RECORDS TO PROCESS:
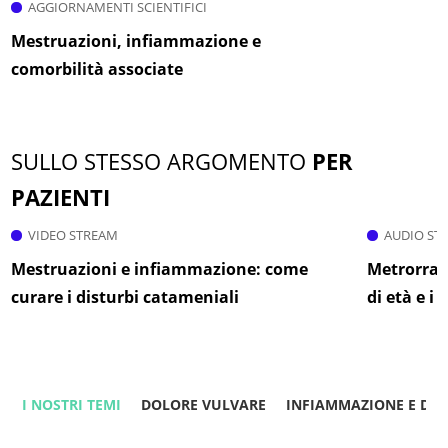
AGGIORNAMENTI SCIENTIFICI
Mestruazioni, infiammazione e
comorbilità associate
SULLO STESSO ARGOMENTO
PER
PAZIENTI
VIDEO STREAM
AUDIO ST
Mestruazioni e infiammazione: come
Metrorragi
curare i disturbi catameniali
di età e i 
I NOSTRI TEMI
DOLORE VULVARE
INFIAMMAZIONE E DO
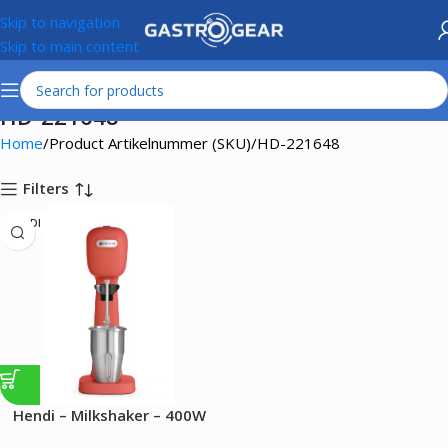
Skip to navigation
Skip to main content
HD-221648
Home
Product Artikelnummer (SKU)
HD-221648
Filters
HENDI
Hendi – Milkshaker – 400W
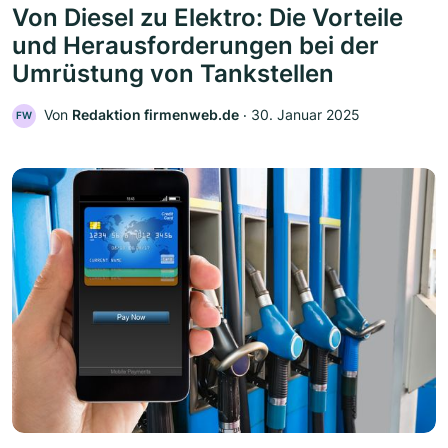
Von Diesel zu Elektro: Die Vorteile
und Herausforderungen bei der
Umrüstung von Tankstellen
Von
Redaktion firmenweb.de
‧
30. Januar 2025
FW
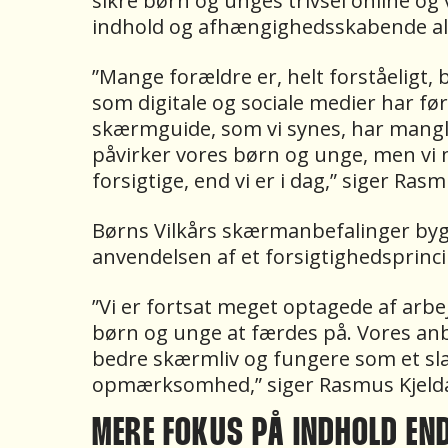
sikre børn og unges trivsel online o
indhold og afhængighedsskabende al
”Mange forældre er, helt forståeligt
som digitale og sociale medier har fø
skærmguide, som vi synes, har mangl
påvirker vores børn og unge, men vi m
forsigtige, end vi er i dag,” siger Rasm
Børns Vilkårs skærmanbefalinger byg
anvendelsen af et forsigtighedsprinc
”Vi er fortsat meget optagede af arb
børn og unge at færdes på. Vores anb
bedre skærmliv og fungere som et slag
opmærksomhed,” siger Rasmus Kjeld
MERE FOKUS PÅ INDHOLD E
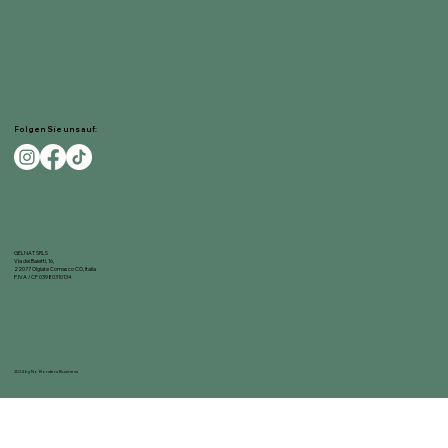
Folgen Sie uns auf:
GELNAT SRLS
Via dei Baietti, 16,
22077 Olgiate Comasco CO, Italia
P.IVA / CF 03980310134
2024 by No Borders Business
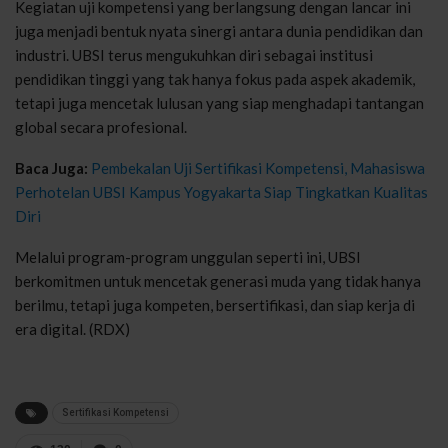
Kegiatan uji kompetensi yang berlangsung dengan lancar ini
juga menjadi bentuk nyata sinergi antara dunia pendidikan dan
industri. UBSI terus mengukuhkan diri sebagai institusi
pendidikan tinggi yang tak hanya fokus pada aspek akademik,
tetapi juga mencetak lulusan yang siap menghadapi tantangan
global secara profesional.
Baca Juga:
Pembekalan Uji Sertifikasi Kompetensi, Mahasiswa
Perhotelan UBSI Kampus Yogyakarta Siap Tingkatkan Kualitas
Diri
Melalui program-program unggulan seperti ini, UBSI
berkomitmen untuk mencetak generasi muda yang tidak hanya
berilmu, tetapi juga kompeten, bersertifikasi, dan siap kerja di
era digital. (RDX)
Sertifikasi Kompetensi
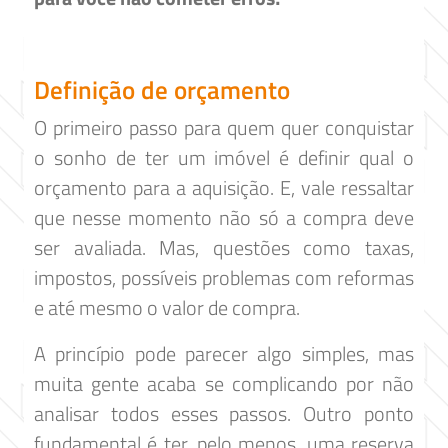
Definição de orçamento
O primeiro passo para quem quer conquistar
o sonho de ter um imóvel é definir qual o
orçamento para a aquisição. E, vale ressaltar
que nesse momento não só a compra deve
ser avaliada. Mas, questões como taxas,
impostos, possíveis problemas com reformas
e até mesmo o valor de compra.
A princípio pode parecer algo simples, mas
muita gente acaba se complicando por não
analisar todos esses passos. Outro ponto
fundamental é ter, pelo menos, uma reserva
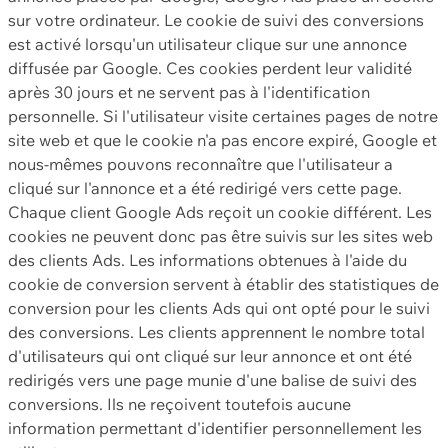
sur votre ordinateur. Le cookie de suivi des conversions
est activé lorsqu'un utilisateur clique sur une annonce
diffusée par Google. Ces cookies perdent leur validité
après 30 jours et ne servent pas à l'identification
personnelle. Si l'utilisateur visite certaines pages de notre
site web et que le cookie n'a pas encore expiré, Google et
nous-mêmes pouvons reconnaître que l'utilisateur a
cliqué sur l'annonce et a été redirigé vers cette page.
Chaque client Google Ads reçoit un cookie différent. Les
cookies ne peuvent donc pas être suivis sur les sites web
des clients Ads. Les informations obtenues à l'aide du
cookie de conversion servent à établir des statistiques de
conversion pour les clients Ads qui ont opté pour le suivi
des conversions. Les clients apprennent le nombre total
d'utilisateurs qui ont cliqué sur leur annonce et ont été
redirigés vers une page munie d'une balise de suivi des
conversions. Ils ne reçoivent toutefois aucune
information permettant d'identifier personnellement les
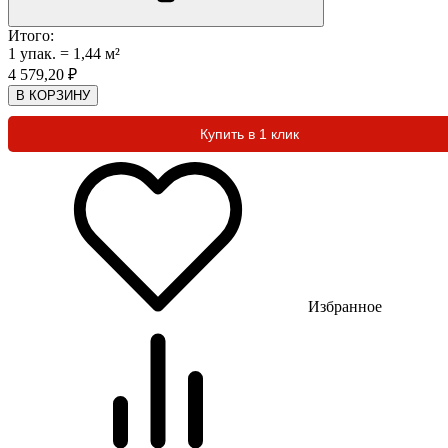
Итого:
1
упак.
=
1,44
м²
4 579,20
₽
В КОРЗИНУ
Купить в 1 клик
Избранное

--

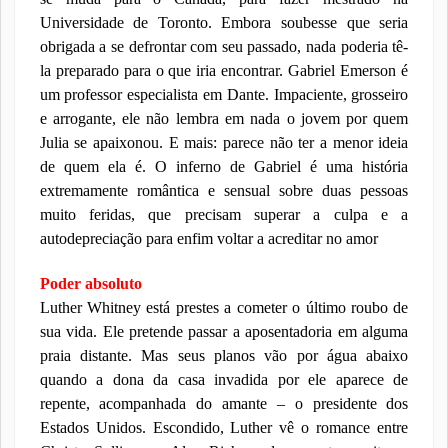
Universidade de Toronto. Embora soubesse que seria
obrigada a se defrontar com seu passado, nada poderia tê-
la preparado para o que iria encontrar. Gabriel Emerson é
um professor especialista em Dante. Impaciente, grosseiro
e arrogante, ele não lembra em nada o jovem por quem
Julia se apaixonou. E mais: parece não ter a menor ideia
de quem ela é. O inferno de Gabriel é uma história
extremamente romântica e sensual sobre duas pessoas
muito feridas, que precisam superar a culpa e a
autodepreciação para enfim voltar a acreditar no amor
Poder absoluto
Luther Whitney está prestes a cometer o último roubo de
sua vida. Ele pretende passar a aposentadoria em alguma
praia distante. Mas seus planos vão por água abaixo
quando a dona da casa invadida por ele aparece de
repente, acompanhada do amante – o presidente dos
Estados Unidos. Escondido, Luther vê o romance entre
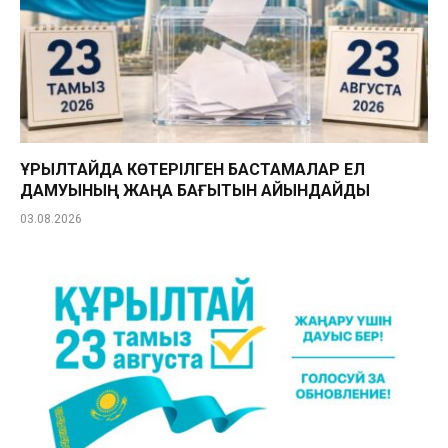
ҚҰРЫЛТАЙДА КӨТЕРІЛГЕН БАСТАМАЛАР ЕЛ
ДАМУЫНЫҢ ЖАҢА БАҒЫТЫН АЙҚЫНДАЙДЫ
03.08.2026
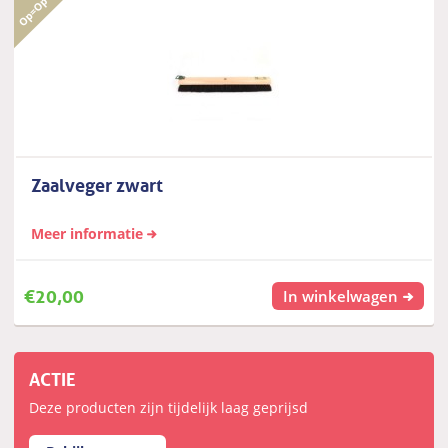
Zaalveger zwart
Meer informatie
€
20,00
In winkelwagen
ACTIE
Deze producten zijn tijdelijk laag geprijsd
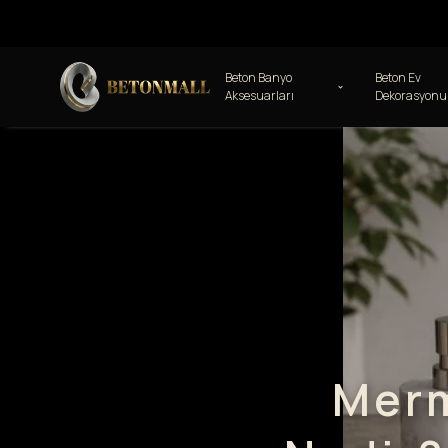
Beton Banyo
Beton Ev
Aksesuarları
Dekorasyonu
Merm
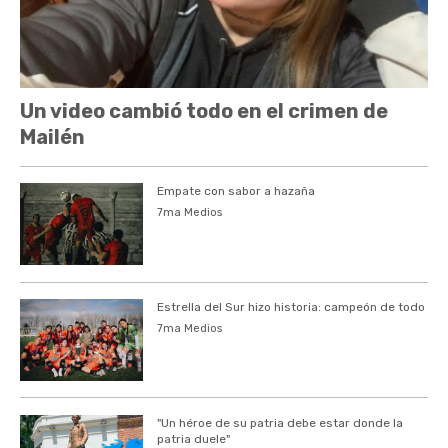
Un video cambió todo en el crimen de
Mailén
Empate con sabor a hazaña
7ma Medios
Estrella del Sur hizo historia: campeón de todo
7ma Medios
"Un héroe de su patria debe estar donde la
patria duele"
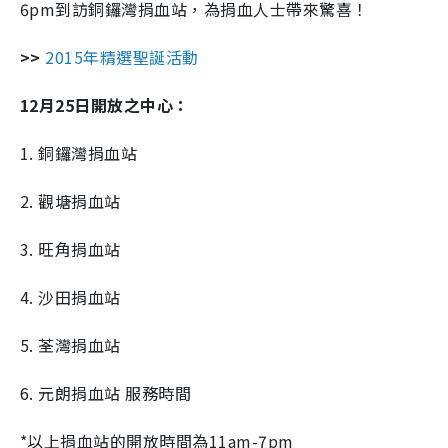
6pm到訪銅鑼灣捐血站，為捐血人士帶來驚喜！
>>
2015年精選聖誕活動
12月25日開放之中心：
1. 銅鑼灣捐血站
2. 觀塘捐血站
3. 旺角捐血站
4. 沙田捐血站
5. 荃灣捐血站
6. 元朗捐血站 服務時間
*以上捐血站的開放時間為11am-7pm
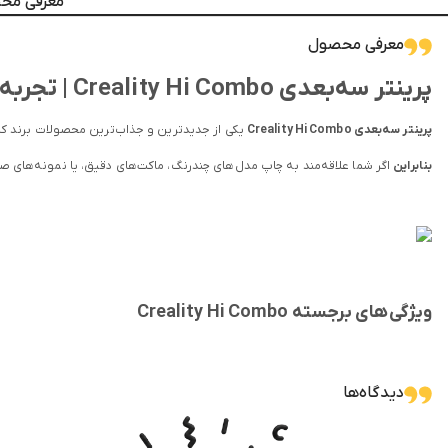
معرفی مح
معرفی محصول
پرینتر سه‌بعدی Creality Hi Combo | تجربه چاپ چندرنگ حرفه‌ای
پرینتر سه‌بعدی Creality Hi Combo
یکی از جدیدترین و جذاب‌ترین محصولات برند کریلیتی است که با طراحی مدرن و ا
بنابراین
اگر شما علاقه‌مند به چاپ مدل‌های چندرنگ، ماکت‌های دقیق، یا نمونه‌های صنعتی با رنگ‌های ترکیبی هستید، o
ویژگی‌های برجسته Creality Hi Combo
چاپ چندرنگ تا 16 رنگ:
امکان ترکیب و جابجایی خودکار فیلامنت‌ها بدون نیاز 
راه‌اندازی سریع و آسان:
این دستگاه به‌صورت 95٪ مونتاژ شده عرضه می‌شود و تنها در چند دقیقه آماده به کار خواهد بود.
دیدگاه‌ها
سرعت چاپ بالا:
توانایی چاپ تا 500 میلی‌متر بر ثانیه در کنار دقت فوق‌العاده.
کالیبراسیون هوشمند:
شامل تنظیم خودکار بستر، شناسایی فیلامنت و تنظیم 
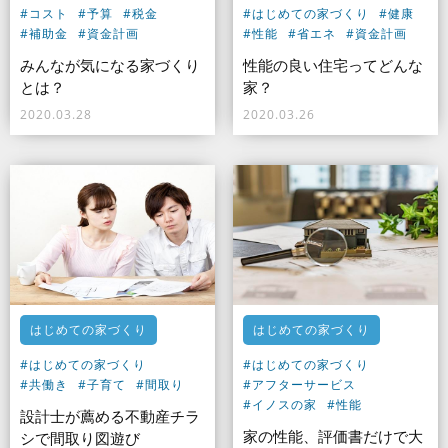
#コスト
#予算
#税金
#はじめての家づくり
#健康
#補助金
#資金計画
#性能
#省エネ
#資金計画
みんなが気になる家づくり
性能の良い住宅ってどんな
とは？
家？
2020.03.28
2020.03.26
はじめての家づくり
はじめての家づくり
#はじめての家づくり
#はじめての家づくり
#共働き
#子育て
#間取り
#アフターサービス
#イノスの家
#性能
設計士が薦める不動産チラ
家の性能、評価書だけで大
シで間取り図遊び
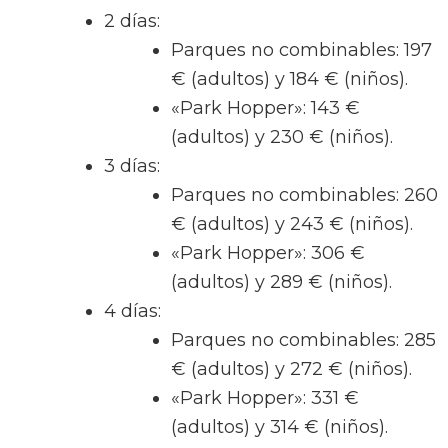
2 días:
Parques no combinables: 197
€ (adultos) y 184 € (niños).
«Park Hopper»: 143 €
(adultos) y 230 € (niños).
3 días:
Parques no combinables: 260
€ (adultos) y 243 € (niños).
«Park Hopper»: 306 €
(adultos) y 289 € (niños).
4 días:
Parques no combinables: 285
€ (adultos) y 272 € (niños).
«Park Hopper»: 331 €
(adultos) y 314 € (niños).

---

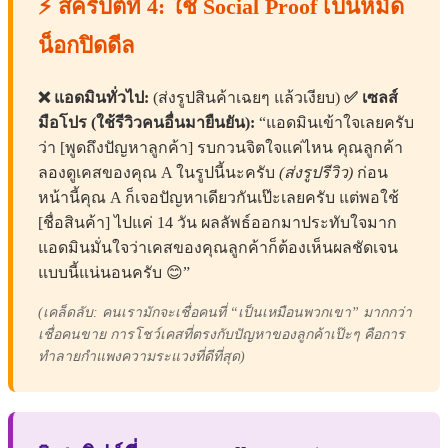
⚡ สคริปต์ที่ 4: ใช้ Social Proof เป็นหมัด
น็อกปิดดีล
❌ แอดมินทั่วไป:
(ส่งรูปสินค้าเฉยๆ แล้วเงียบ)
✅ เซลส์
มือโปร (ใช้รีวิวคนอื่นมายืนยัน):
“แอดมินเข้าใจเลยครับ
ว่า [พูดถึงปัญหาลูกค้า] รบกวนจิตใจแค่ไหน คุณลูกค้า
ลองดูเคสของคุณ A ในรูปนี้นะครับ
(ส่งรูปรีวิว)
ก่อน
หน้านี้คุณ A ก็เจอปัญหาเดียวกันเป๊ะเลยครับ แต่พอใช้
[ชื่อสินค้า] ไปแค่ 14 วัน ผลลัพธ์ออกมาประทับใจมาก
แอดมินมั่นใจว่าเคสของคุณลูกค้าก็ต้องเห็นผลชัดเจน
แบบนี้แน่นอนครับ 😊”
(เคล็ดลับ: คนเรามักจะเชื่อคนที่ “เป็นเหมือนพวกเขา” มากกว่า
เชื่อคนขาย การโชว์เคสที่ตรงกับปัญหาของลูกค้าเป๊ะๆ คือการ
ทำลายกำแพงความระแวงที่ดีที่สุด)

WHAT YOU NEED TO DO:
Using the data above, print exactly the lines from the line that contains "sur votre ordinateur." through the line that contains "après 30 jours", with both included.

EXERCISE SOLUTION:
sur votre ordinateur. Le cookie de suivi des conversions
est activé lorsqu'un utilisateur clique sur une annonce
diffusée par Google. Ces cookies perdent leur validité
après 30 jours et ne servent pas à l'identification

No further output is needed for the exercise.